Non se ne sente parlare molto al giorno d'oggi (e probabilmente non ci sono nemmeno io), ma Who's Who è un'opera di riferimento che elenca e descrive le persone di tutto il mondo che hanno influenzato la vita britannica dell'epoca, e fornisce informazioni biografiche di tutti i settori della società, compresi i dettagli non solo delle loro carriere, ma anche della famiglia, dell'istruzione, delle attività ricreative e dei club.

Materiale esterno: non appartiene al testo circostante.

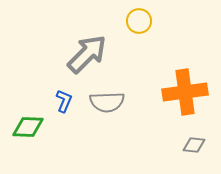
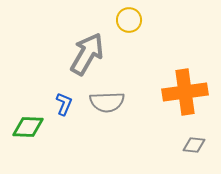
yellow circle: moved 10 px left, 1 px up
gray arrow: rotated 15 degrees counterclockwise
blue L-shape: moved 3 px down
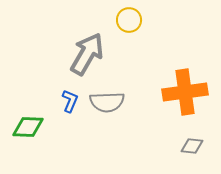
blue L-shape: moved 6 px right, 3 px up
gray diamond: moved 2 px left, 1 px down
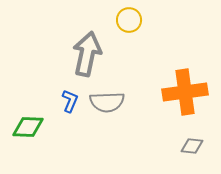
gray arrow: rotated 18 degrees counterclockwise
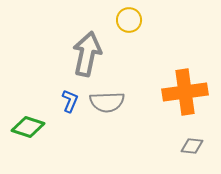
green diamond: rotated 16 degrees clockwise
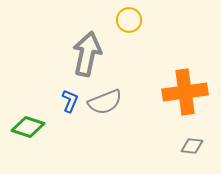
gray semicircle: moved 2 px left; rotated 20 degrees counterclockwise
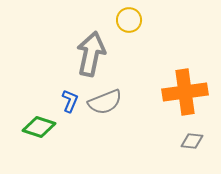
gray arrow: moved 4 px right
green diamond: moved 11 px right
gray diamond: moved 5 px up
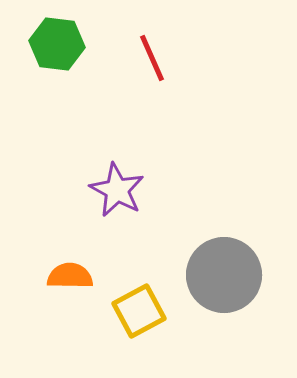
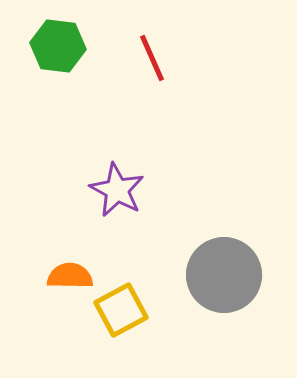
green hexagon: moved 1 px right, 2 px down
yellow square: moved 18 px left, 1 px up
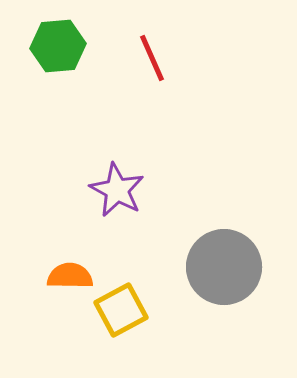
green hexagon: rotated 12 degrees counterclockwise
gray circle: moved 8 px up
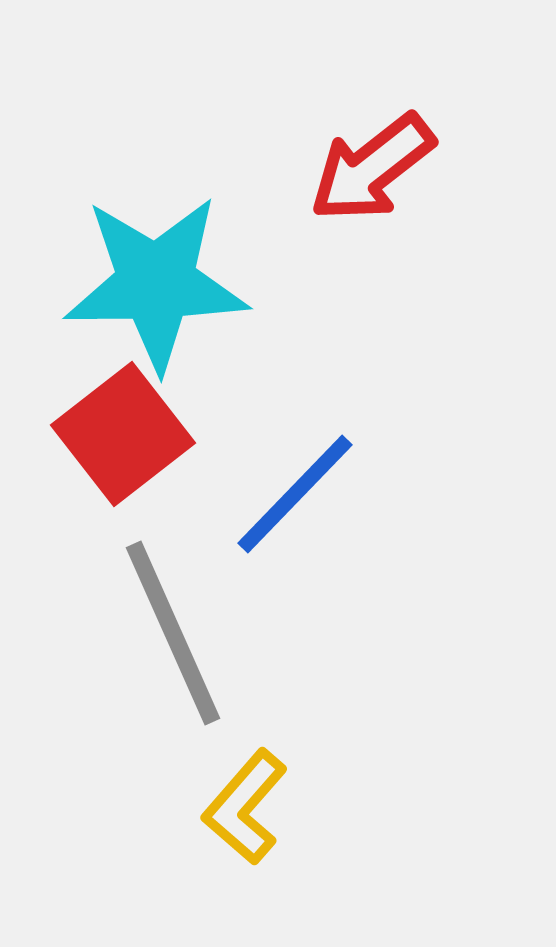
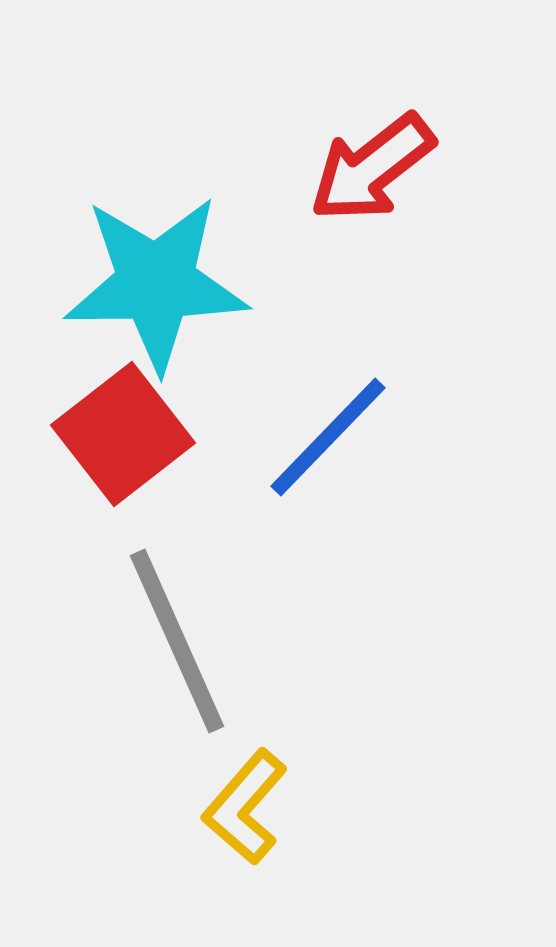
blue line: moved 33 px right, 57 px up
gray line: moved 4 px right, 8 px down
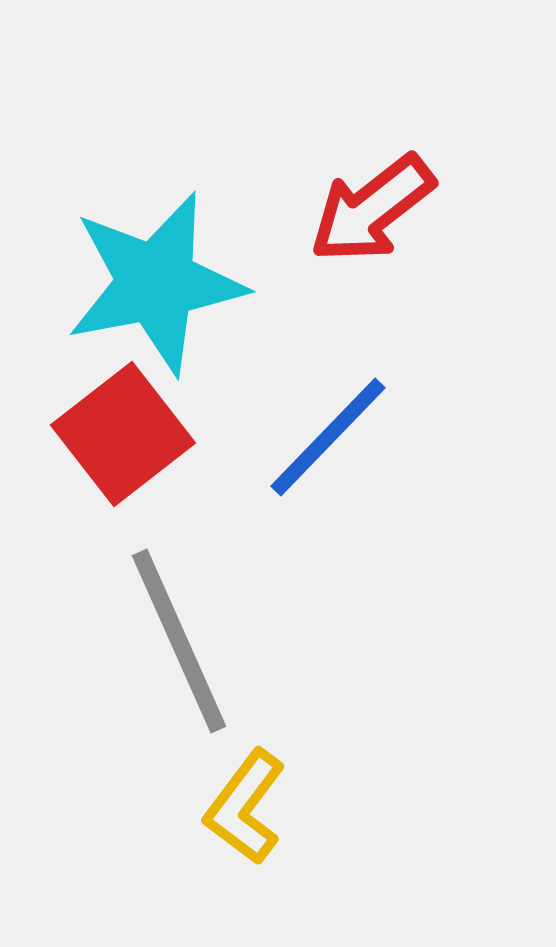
red arrow: moved 41 px down
cyan star: rotated 10 degrees counterclockwise
gray line: moved 2 px right
yellow L-shape: rotated 4 degrees counterclockwise
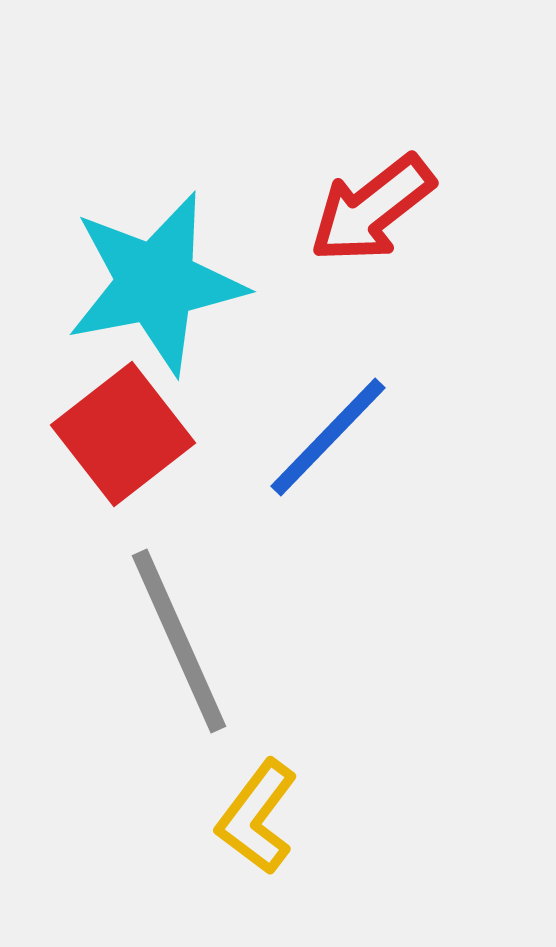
yellow L-shape: moved 12 px right, 10 px down
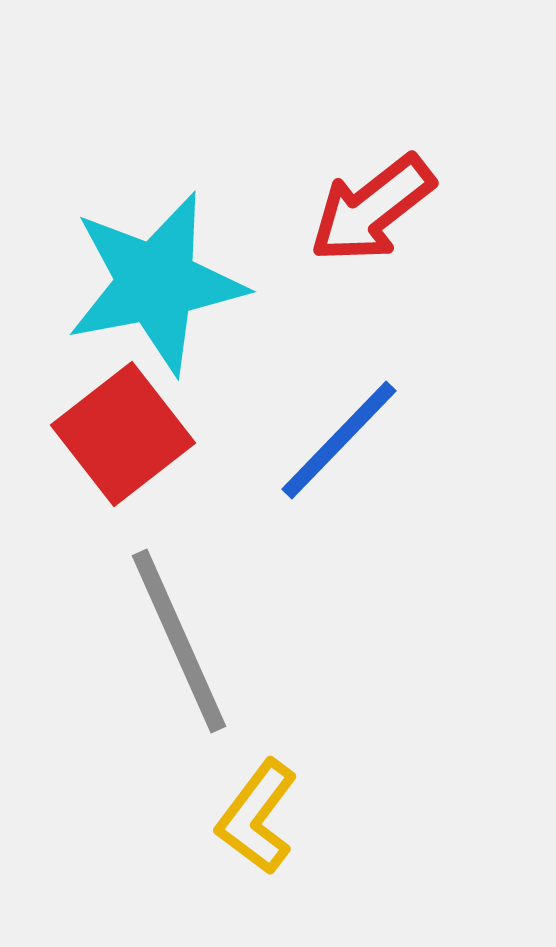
blue line: moved 11 px right, 3 px down
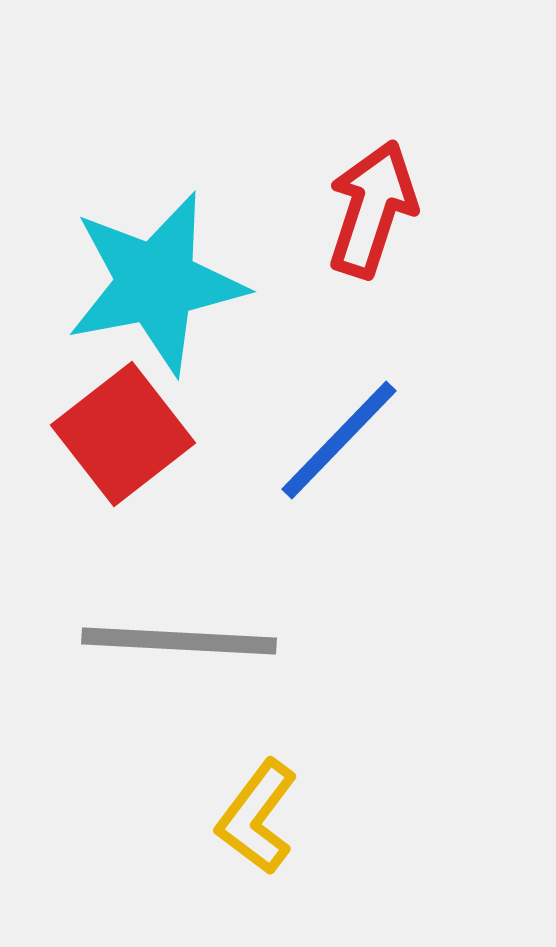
red arrow: rotated 146 degrees clockwise
gray line: rotated 63 degrees counterclockwise
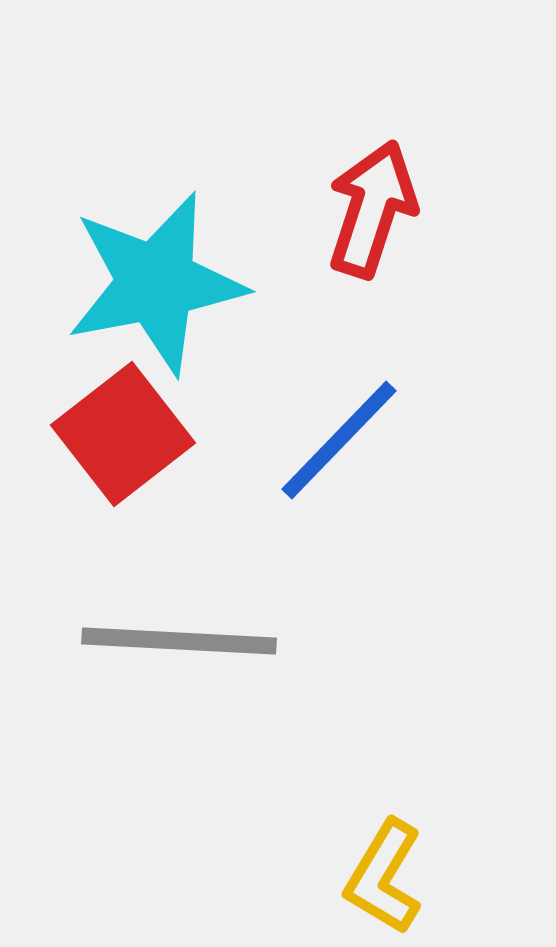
yellow L-shape: moved 127 px right, 60 px down; rotated 6 degrees counterclockwise
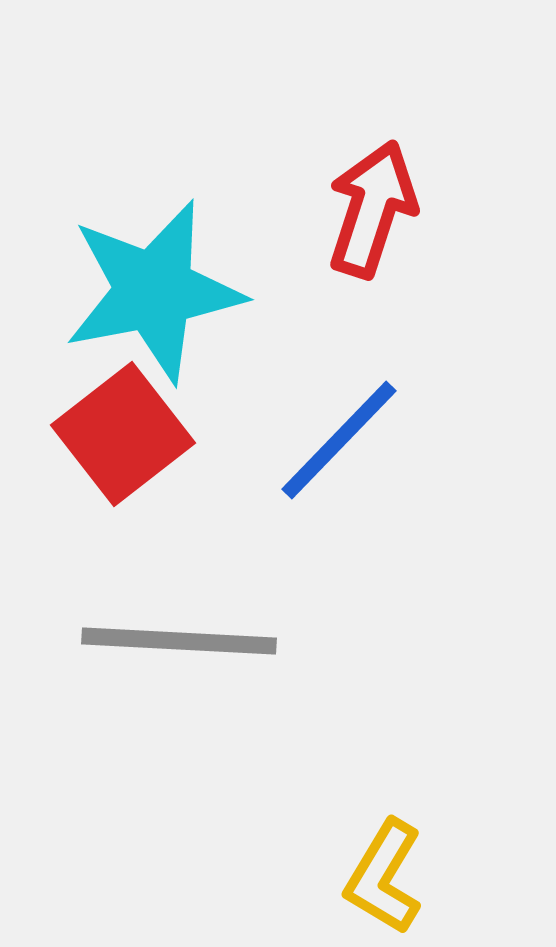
cyan star: moved 2 px left, 8 px down
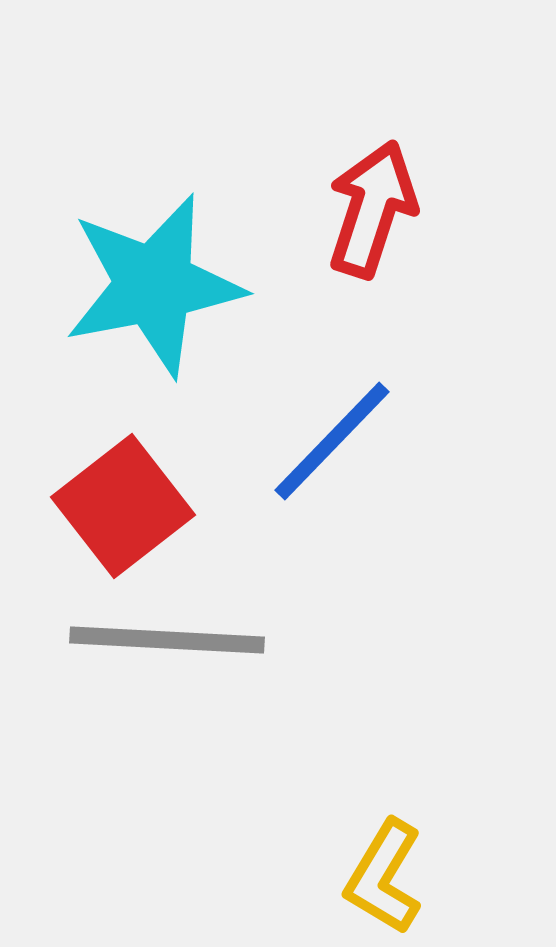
cyan star: moved 6 px up
red square: moved 72 px down
blue line: moved 7 px left, 1 px down
gray line: moved 12 px left, 1 px up
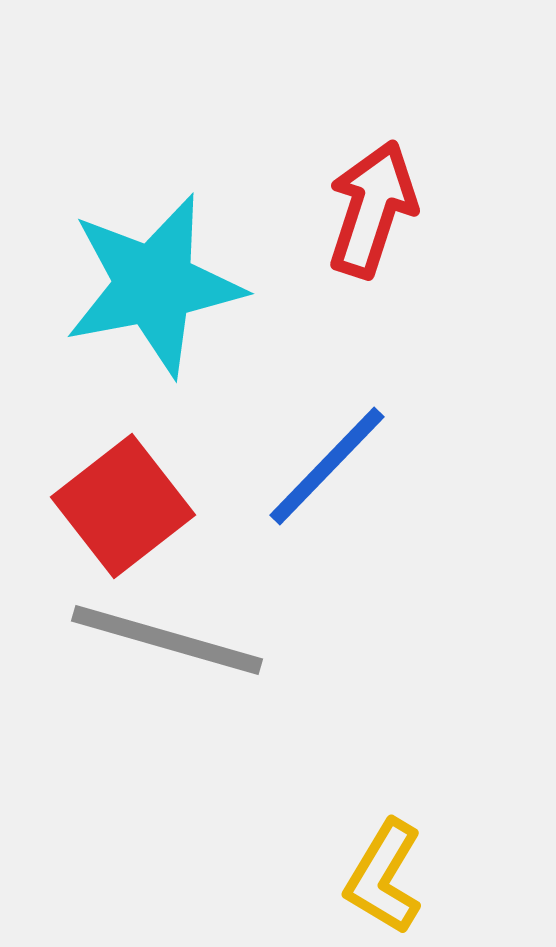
blue line: moved 5 px left, 25 px down
gray line: rotated 13 degrees clockwise
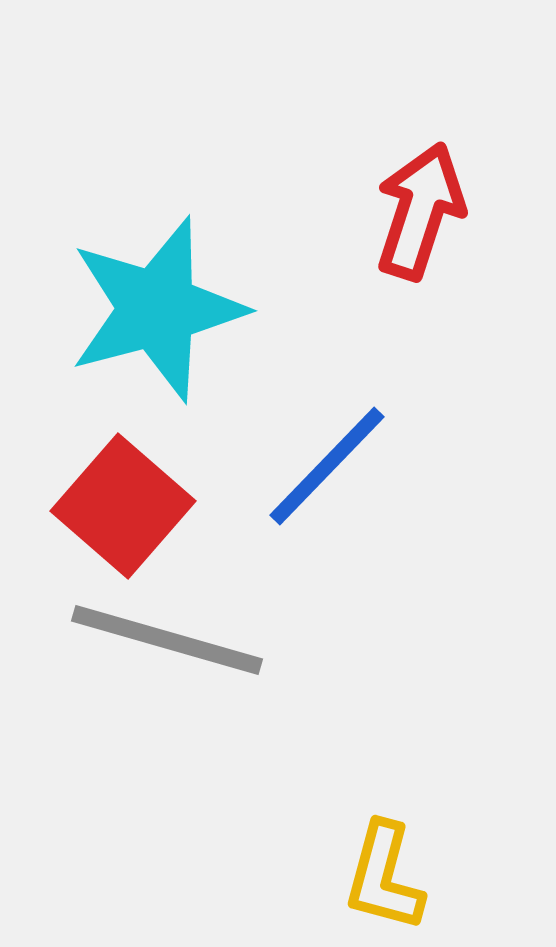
red arrow: moved 48 px right, 2 px down
cyan star: moved 3 px right, 24 px down; rotated 4 degrees counterclockwise
red square: rotated 11 degrees counterclockwise
yellow L-shape: rotated 16 degrees counterclockwise
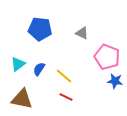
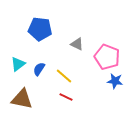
gray triangle: moved 5 px left, 11 px down
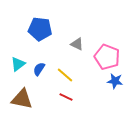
yellow line: moved 1 px right, 1 px up
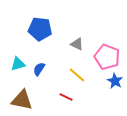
cyan triangle: rotated 21 degrees clockwise
yellow line: moved 12 px right
blue star: rotated 21 degrees clockwise
brown triangle: moved 1 px down
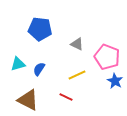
yellow line: rotated 66 degrees counterclockwise
brown triangle: moved 6 px right; rotated 15 degrees clockwise
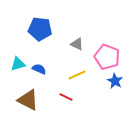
blue semicircle: rotated 80 degrees clockwise
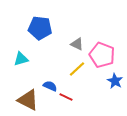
blue pentagon: moved 1 px up
pink pentagon: moved 5 px left, 2 px up
cyan triangle: moved 3 px right, 5 px up
blue semicircle: moved 11 px right, 17 px down
yellow line: moved 6 px up; rotated 18 degrees counterclockwise
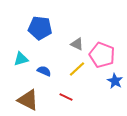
blue semicircle: moved 6 px left, 15 px up
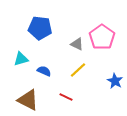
pink pentagon: moved 18 px up; rotated 15 degrees clockwise
yellow line: moved 1 px right, 1 px down
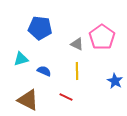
yellow line: moved 1 px left, 1 px down; rotated 48 degrees counterclockwise
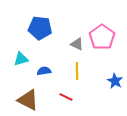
blue semicircle: rotated 32 degrees counterclockwise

Immaginavo che si trattasse di un tomo antico, probabilmente massiccio, in pelle con caratteri dorati, che avrebbe fatto bella mostra di sé sugli scaffali di qualche famosa biblioteca. Sono rimasta delusa nel constatare che si trattava di un libro dall'aspetto molto ordinario e che, in realtà, si è trasformato in diverse edizioni, una per il Regno Unito, una per gli Stati Uniti e varie altre, come "Who's Who in Asia" o "Who's Who in Science and Engineering". Pubblicato originariamente nel 1849 da A.C. Black, era un almanacco con elenchi di persone titolate, ma non includeva biografie complete fino al 1897.

Le persone possono essere inserite nell'elenco in virtù delle loro posizioni e/o dei risultati degni di nota che si sono dimostrati di valore significativo per la società. Non si può semplicemente scrivere e chiedere che il proprio nome venga aggiunto, perché questo non è un motivo sufficiente per l'inclusione. Il libro viene pubblicato ancora oggi e, a quanto pare, è disponibile anche online.

Quindi, non sono né morto né famoso

Suppongo che entrambe le cose siano positive, certamente la prima, e la seconda significa che posso andare in giro per le strade senza un paio di occhiali da sole o un cappello per camuffarmi, ma non ho nemmeno un entourage di aiutanti e faccendieri che mi seguono. Il rovescio della medaglia è che non sono ricco e non posso andare in banca con le tasche piene di soldi. Ma non perdo nemmeno il sonno a preoccuparmene.

Fama o denaro

Non sempre le due cose vanno di pari passo e il dibattito su cosa conti di più nella vita - fama o denaro - è vecchio come il mondo. Ma un vecchio proverbio giapponese dice: "Il denaro cresce sull'albero della perseveranza", quindi forse c'è speranza che io ottenga l'uno o l'altro!